--- Collected data ---

........

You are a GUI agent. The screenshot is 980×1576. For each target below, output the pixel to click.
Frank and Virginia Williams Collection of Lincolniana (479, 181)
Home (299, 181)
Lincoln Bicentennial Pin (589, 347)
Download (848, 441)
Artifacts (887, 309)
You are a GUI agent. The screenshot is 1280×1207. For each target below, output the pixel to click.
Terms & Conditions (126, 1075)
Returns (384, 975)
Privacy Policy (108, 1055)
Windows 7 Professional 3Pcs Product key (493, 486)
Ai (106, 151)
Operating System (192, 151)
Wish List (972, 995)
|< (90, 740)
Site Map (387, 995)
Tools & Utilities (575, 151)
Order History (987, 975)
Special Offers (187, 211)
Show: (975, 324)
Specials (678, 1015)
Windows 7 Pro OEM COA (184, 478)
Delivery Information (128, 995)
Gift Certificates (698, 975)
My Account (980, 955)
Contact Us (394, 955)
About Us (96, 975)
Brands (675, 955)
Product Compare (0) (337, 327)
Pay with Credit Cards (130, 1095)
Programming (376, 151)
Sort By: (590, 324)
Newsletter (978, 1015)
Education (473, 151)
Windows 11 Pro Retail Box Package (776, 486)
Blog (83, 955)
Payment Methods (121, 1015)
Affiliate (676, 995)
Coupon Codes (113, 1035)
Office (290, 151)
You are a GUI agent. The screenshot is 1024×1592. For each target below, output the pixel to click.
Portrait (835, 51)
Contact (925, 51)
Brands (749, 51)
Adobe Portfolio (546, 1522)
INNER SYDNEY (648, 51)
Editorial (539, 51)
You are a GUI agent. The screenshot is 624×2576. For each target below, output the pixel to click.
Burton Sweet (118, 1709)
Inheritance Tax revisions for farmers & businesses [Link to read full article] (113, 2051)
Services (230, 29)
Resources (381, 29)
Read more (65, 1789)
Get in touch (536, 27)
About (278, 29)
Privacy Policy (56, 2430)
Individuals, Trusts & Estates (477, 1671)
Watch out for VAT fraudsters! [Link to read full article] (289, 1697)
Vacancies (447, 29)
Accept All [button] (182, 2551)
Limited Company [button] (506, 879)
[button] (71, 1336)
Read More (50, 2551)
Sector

........

--- WHAT IS NEEDED ---
Each entry, exactly as written, should be set down once more.

--- ANSWER AREA ---
You are a GUI agent. The screenshot is 980×1576. For each target below, output the pixel to click.
Frank and Virginia Williams Collection of Lincolniana (479, 181)
Home (299, 181)
Lincoln Bicentennial Pin (589, 347)
Download (848, 441)
Artifacts (887, 309)
You are a GUI agent. The screenshot is 1280×1207. For each target below, output the pixel to click.
Terms & Conditions (126, 1075)
Returns (384, 975)
Privacy Policy (108, 1055)
Windows 7 Professional 3Pcs Product key (493, 486)
Ai (106, 151)
Operating System (192, 151)
Wish List (972, 995)
|< (90, 740)
Site Map (387, 995)
Tools & Utilities (575, 151)
Order History (987, 975)
Special Offers (187, 211)
Show: (975, 324)
Specials (678, 1015)
Windows 7 Pro OEM COA (184, 478)
Delivery Information (128, 995)
Gift Certificates (698, 975)
My Account (980, 955)
Contact Us (394, 955)
About Us (96, 975)
Brands (675, 955)
Product Compare (0) (337, 327)
Pay with Credit Cards (130, 1095)
Programming (376, 151)
Sort By: (590, 324)
Newsletter (978, 1015)
Education (473, 151)
Windows 11 Pro Retail Box Package (776, 486)
Blog (83, 955)
Payment Methods (121, 1015)
Affiliate (676, 995)
Coupon Codes (113, 1035)
Office (290, 151)
You are a GUI agent. The screenshot is 1024×1592. For each target below, output the pixel to click.
Portrait (835, 51)
Contact (925, 51)
Brands (749, 51)
Adobe Portfolio (546, 1522)
INNER SYDNEY (648, 51)
Editorial (539, 51)
You are a GUI agent. The screenshot is 624×2576. For each target below, output the pixel to click.
Burton Sweet (118, 1709)
Inheritance Tax revisions for farmers & businesses [Link to read full article] (113, 2051)
Services (230, 29)
Resources (381, 29)
Read more (65, 1789)
Get in touch (536, 27)
About (278, 29)
Privacy Policy (56, 2430)
Individuals, Trusts & Estates (477, 1671)
Watch out for VAT fraudsters! [Link to read full article] (289, 1697)
Vacancies (447, 29)
Accept All [button] (182, 2551)
Limited Company [button] (506, 879)
[button] (71, 1336)
Read More (50, 2551)
Sector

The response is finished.